Di tengah barisan jama'ah sholat Idul Fitri, tanpa dapat dibendung berderai air mata, tangis bukan karena keharuan Idul Fitri, tapi tangis karena membayangkan perjuangan istriku.
Hati serasa sangat dekat sekali dengan Allah. Detik demi detik berisi lantunan do'a untuk keselamatan istri dan si jabang bayi. Jam delapan lebih seperempat selesailah rangkaian sholat Idul Fitri, kembali langkahku tertuju ke rumah sakit.
Sampai di rumah sakit terdengar erangan istriku menahan sakit, tidak tahan mendengarnya langsung aku menuju mushola rumah sakit untuk sholat dua rokaat dan berdo'a agar persalinan diberi kelancaran.
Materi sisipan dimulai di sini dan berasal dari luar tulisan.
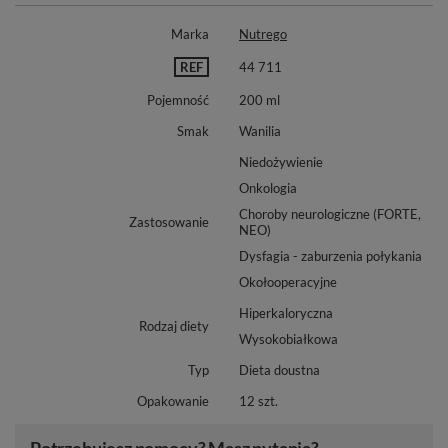
Marka
Nutrego
REF
44 711
Pojemność
200 ml
Smak
Wanilia
Niedożywienie
Onkologia
Choroby neurologiczne (FORTE,
Zastosowanie
NEO)
Dysfagia - zaburzenia połykania
Okołooperacyjne
Hiperkaloryczna
Rodzaj diety
Wysokobiałkowa
Typ
Dieta doustna
Opakowanie
12 szt.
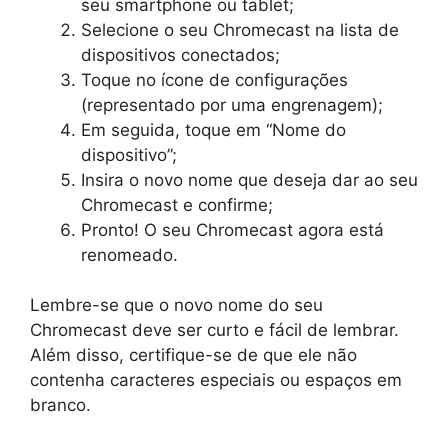
seu smartphone ou tablet;
Selecione o seu Chromecast na lista de
dispositivos conectados;
Toque no ícone de configurações
(representado por uma engrenagem);
Em seguida, toque em “Nome do
dispositivo”;
Insira o novo nome que deseja dar ao seu
Chromecast e confirme;
Pronto! O seu Chromecast agora está
renomeado.
Lembre-se que o novo nome do seu
Chromecast deve ser curto e fácil de lembrar.
Além disso, certifique-se de que ele não
contenha caracteres especiais ou espaços em
branco.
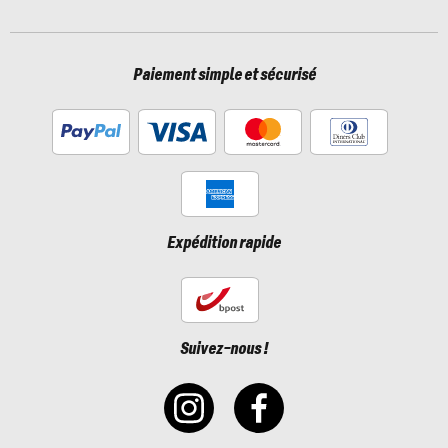
Paiement simple et sécurisé
Expédition rapide
Suivez-nous !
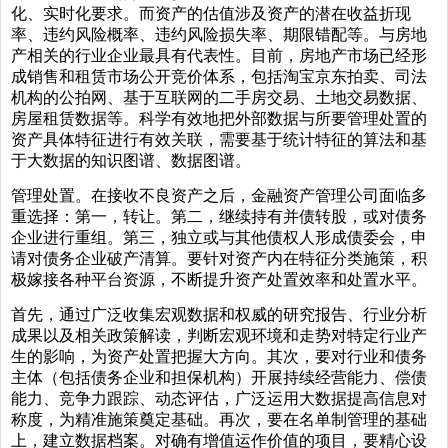
化、实时化要求。而资产的估值涉及资产的潜在收益折现
率、违约风险概率、违约风险损失率、期限错配等。与房地
产相关的行业企业最具有代表性。目前，房地产市场已经形
成销售和租赁市场公开竞价体系，包括淘宝京东拍卖、司法
机构的公拍网、基于互联网的二手房交易、土地交易数据、
房屋租赁数据等。科学有效地把外部数据与所要管理处置的
资产具体特征进行有效关联，需要基于统计特征的算法和基
于大数据的知识图谱、数据图谱。
管理处置。在接收不良资产之后，金融资产管理公司面临多
重选择：第一，转让。第二，继续持有并债转股，或对债务
企业进行重组。第三，独立或与其他债权人形成债委会，申
请对债务企业破产清算。要针对资产内在特征分类施策，积
极嫁接各种平台资源，不断提升资产处置效率和处置水平。
首先，通过广泛收集宏观数据和权威的研究报告、行业分析
成果以及相关政策解读，判断宏观环境和走势对特定行业产
生的影响，为资产处置把握大方向。其次，要对行业和债务
主体（包括债务企业和担保机构）开展持续经营能力、偿债
能力、竞争力跟踪、动态评估，广泛运用大数据提高信息对
称度，为精准施策奠定基础。再次，要在名单制管理的基础
上，建立数据档案。对确有增值运作价值的项目，要精心设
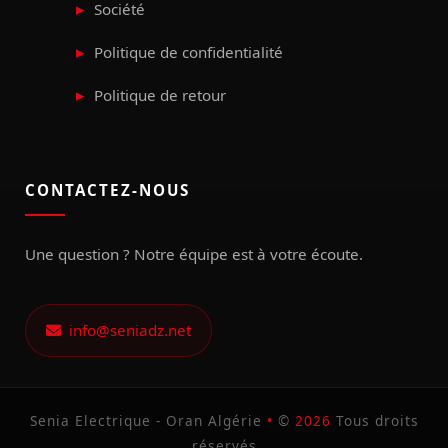
Société
Politique de confidentialité
Politique de retour
CONTACTEZ-NOUS
Une question ? Notre équipe est à votre écoute.
info@seniadz.net
Senia Electrique - Oran Algérie
•
©
2026
Tous droits
réservés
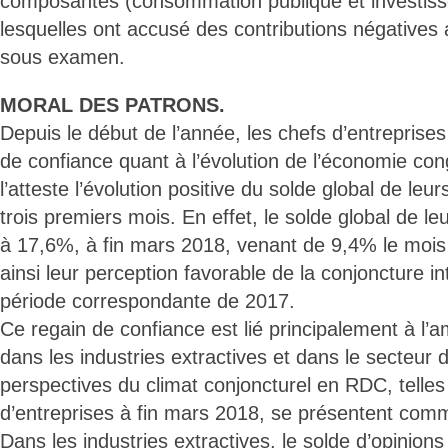
composantes (consommation publique et investiss
lesquelles ont accusé des contributions négatives 
sous examen.
MORAL DES PATRONS.
Depuis le début de l’année, les chefs d’entreprises
de confiance quant à l’évolution de l’économie cong
l’atteste l’évolution positive du solde global de leu
trois premiers mois. En effet, le solde global de leu
à 17,6%, à fin mars 2018, venant de 9,4% le mois
ainsi leur perception favorable de la conjoncture i
période correspondante de 2017.
Ce regain de confiance est lié principalement à l’a
dans les industries extractives et dans le secteur d
perspectives du climat conjoncturel en RDC, telles
d’entreprises à fin mars 2018, se présentent comm
Dans les industries extractives, le solde d’opinions 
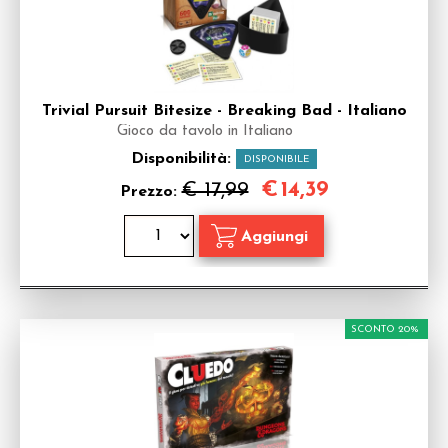
Trivial Pursuit Bitesize - Breaking Bad - Italiano
Gioco da tavolo in Italiano
Disponibilità:
DISPONIBILE
€
14,39
€ 17,99
Prezzo:
SCONTO 20%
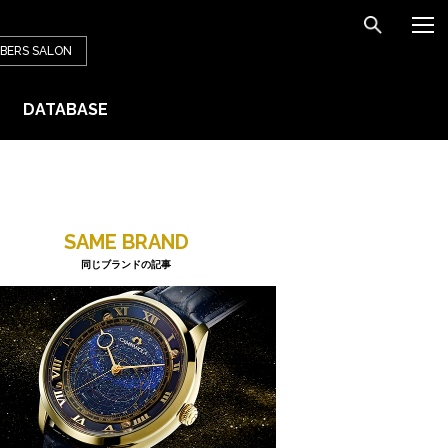
BERS
SALON
DATABASE
SAME BRAND
同じブランドの記事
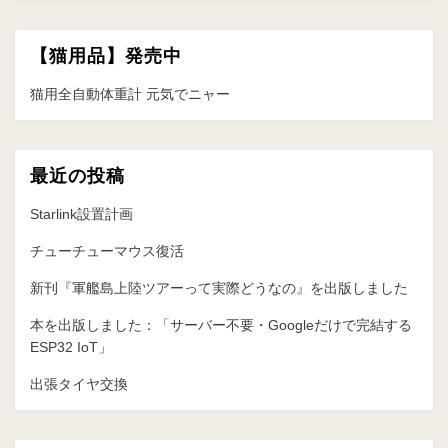
ー
【猫用品】発売中
シ
ョ
猫用全自動体重計 元気でニャー
ン
最近の投稿
Starlink設置計画
チューチューマウス復活
新刊『軍艦島上陸ツアーって実際どうなの』を出版しました
本を出版しました：「サーバー不要・Googleだけで完結する
ESP32 IoT」
出張タイヤ交換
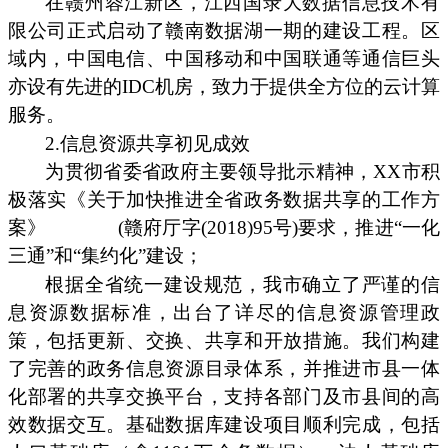
在赣州蓉江新区，江西国录大数据信息技术有
限公司正式启动了赣南数据湖一期的建设工程。区
域内，中国电信、中国移动和中国联通等通信巨头
亦设有先进的IDC机房，致力于提供全方位的云计算
服务。
2.信息资源共享初见成效
为贯彻省委省政府主要领导批示精神，XX市积
极落实《关于加快推进全省政务数据共享的工作方
案》
(赣府厅字(2018)95号)要求，推进“一化
三通”和“集约化”建设；
根据全省统一建设规范，我市确立了严谨的信
息资源数据标准，出台了详尽的信息资源管理政
策，包括更新、交换、共享和开放措施。我们构建
了完善的政务信息资源目录体系，并推进市县一体
化部署的共享交换平台，支持各部门及市县间的高
效数据交互。基础数据库建设项目顺利完成，包括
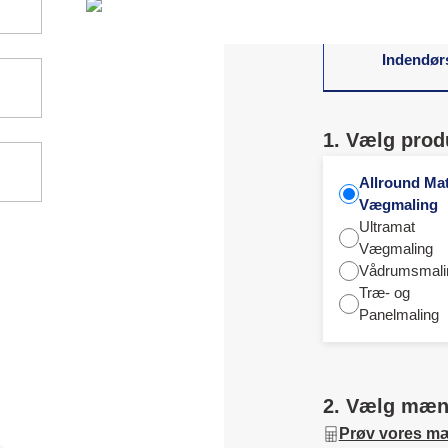
Indendør
1. Vælg prod
Allround Ma
Vægmaling
Ultramat
Vægmaling
Vådrumsmali
Træ- og
Panelmaling
2. Vælg mæ
Prøv vores m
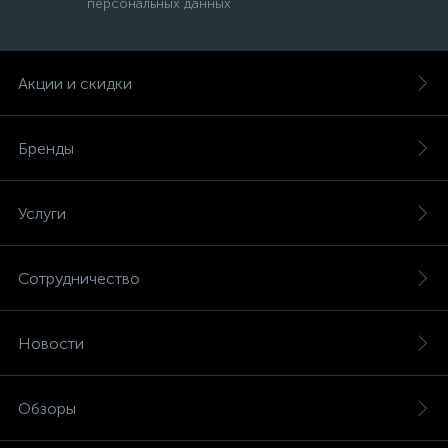
персональных данных
Акции и скидки
Бренды
Услуги
Сотрудничество
Новости
Обзоры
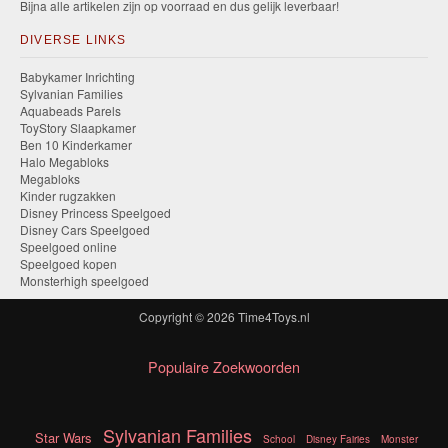
Bijna alle artikelen zijn op voorraad en dus gelijk leverbaar!
DIVERSE LINKS
Babykamer Inrichting
Sylvanian Families
Aquabeads Parels
ToyStory Slaapkamer
Ben 10 Kinderkamer
Halo Megabloks
Megabloks
Kinder rugzakken
Disney Princess Speelgoed
Disney Cars Speelgoed
Speelgoed online
Speelgoed kopen
Monsterhigh speelgoed
Copyright © 2026
Time4Toys.nl
Populaire Zoekwoorden
Sylvanian Families
Star Wars
School
Disney Fairies
Monster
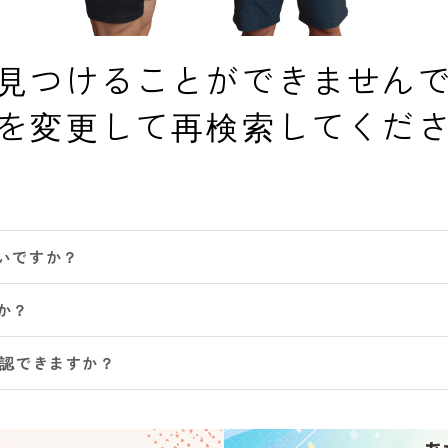
見つけることができません
を変更して再検索してくだ
いですか？
か？
確認できますか？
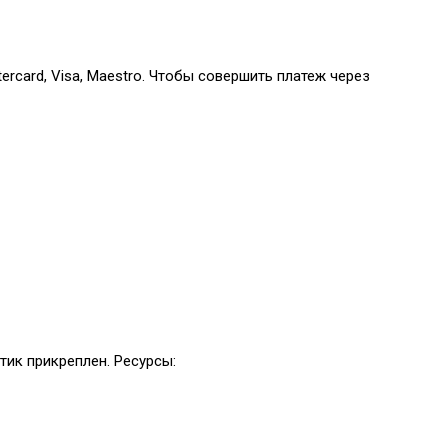
rcard, Visa, Maestro. Чтобы совершить платеж через
тик прикреплен. Ресурсы:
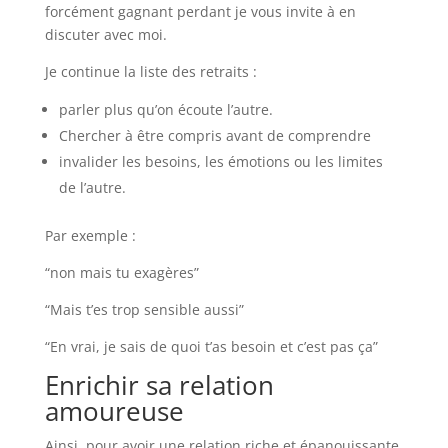
forcément gagnant perdant je vous invite à en
discuter avec moi.
Je continue la liste des retraits :
parler plus qu’on écoute l’autre.
Chercher à être compris avant de comprendre
invalider les besoins, les émotions ou les limites
de l’autre.
Par exemple :
“non mais tu exagères”
“Mais t’es trop sensible aussi”
“En vrai, je sais de quoi t’as besoin et c’est pas ça”
Enrichir sa relation
amoureuse
Ainsi, pour avoir une relation riche et épanouissante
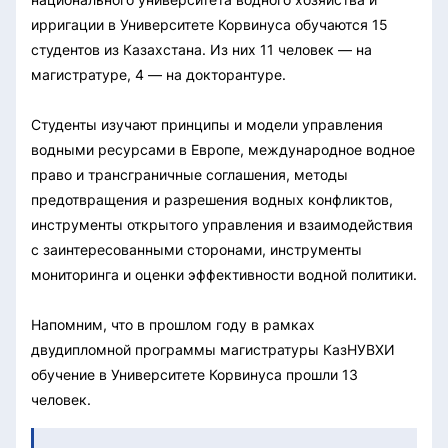
ирригации в Университете Корвинуса обучаются 15
студентов из Казахстана. Из них 11 человек — на
магистратуре, 4 — на докторантуре.
Студенты изучают принципы и модели управления
водными ресурсами в Европе, международное водное
право и трансграничные соглашения, методы
предотвращения и разрешения водных конфликтов,
инструменты открытого управления и взаимодействия
с заинтересованными сторонами, инструменты
мониторинга и оценки эффективности водной политики.
Напомним, что в прошлом году в рамках
двудипломной программы магистратуры КазНУВХИ
обучение в Университете Корвинуса прошли 13
человек.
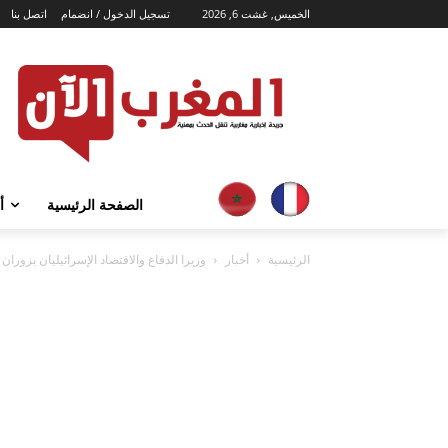
الخميس, غشت 6, 2026
تسجيل الدخول / انضمام
اتصل بنا
الصفحة الرئيسية
أ
الرئيسية
أخبار
وزيرا الدفاع والاقتصاد الإسرائيليان يزوران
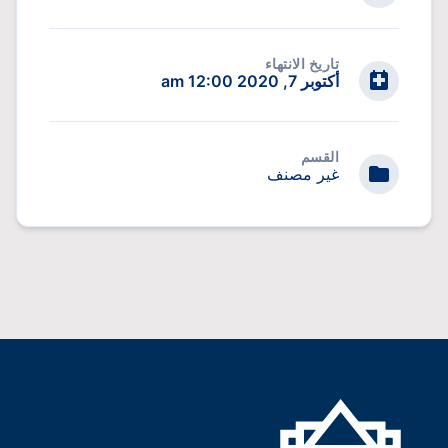
تاريخ الانتهاء
أكتوبر 7, 2020 12:00 am
القسم
غير مصنف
Selesai sholat langsung kembali menuju ruang bersalin. Tidak lama kemudian terdengarlah suara tangisan bayi dalam ruangan. Tanpa dikomando langsung kusungkurkan wajah ke ubin lantai rumah sakit, bersujud syukur atas kelahiran anak pertamaku.
Sejenak kemudian seorang perawat menggendong bayi mungil berbalut kain, seberat dua kilo tujuh ons dan panjang empat puluh tujuh centimeter.
"Selamat ... anak anda laki-laki, Pak," ucapnya santun.
"Makasih, Bu," sahutku.
Setelah melihat istriku sehat, segera kugendong bayi mungil itu, dan kulantunkan suara adzan yang tidak begitu merdu di telinganya. untung anak ini masih bayi, seumpama sudah besar, bisa berpikir, dan mendengar pasti dia bilang, “suara Bapak jelek.”
Beribu kegembiraan dan rasa syukur terlihat di seluruh wajah yang ada disana. Bapak, ibu, adik dan mertua semuanya bahagia. Berkah Ramadhan dan Idul Fitri tahun ini begitu terasa bagi kami sekeluarga.